* **Task directions**: For this exercise, copy each line of the records that contains the word "information".
+++ Data excerpts
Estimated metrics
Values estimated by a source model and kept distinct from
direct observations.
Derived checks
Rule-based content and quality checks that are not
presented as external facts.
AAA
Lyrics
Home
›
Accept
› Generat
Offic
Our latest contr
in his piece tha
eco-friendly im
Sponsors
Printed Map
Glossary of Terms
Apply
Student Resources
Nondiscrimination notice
++++++
+++ Data excerpts
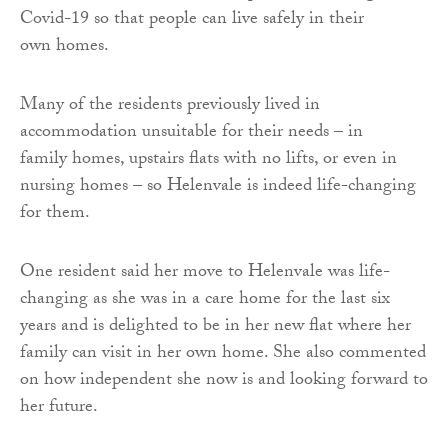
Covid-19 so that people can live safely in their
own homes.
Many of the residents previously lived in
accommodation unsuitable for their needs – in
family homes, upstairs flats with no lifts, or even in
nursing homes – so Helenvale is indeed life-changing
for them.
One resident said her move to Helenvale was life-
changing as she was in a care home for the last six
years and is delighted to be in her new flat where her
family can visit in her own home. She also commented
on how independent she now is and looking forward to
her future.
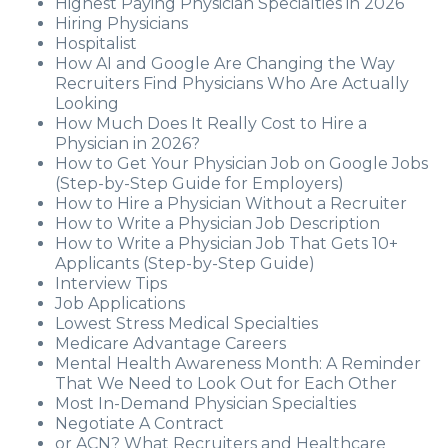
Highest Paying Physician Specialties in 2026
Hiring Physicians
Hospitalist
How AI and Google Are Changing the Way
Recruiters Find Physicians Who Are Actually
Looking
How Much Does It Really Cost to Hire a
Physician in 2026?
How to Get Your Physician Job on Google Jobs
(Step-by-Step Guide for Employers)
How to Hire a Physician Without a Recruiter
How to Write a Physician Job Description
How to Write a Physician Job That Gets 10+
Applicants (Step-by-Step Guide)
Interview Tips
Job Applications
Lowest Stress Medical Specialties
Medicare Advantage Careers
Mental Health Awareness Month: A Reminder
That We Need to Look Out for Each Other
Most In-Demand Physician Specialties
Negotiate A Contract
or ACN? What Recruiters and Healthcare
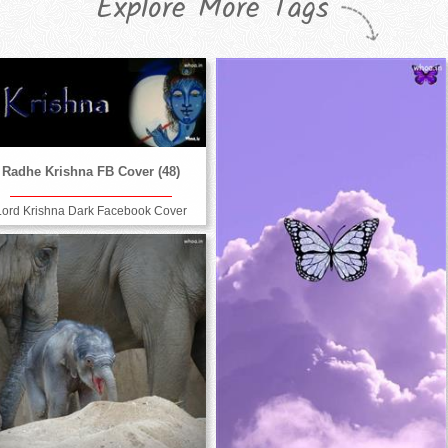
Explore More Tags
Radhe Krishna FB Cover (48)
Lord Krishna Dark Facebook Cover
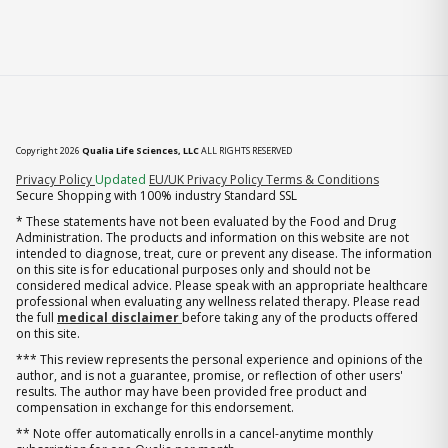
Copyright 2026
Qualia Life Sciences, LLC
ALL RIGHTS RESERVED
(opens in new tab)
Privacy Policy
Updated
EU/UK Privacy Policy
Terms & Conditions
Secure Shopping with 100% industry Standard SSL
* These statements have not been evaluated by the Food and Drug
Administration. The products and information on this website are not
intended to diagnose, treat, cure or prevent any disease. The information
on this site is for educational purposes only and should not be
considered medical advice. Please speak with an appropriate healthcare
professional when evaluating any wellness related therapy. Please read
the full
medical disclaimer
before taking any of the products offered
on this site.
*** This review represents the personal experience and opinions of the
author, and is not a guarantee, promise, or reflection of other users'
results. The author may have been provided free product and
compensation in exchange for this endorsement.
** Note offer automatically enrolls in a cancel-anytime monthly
++++++
+++ Data excerpts
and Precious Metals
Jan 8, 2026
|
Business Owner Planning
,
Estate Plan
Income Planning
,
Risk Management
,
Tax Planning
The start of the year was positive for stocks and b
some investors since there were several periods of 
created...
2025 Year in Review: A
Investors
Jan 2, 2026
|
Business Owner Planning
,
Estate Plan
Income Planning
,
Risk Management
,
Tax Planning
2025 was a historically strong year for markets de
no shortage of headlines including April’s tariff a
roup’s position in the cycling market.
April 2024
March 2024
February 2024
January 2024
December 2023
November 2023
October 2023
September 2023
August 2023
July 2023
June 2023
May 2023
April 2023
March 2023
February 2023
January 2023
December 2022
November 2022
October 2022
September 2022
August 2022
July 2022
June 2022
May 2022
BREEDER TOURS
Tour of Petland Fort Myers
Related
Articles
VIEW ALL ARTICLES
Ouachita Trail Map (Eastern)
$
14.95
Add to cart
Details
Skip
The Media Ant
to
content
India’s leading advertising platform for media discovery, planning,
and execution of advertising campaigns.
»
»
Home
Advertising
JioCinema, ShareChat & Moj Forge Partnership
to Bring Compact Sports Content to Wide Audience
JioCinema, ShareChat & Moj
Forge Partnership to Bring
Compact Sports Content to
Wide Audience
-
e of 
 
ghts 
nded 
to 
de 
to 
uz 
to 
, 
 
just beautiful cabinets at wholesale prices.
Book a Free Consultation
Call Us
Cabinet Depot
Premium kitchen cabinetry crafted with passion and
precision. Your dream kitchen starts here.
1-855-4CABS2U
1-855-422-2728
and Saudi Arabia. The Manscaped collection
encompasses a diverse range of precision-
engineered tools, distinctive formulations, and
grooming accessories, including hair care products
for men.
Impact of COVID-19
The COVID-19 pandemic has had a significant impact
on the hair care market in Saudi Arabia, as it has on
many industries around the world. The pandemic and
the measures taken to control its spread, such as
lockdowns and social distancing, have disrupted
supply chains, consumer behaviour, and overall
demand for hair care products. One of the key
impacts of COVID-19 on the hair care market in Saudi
++++++
* **Response to this exercise**:
Administration. The products and information on this website are not
intended to diagnose, treat, cure or prevent any disease. The information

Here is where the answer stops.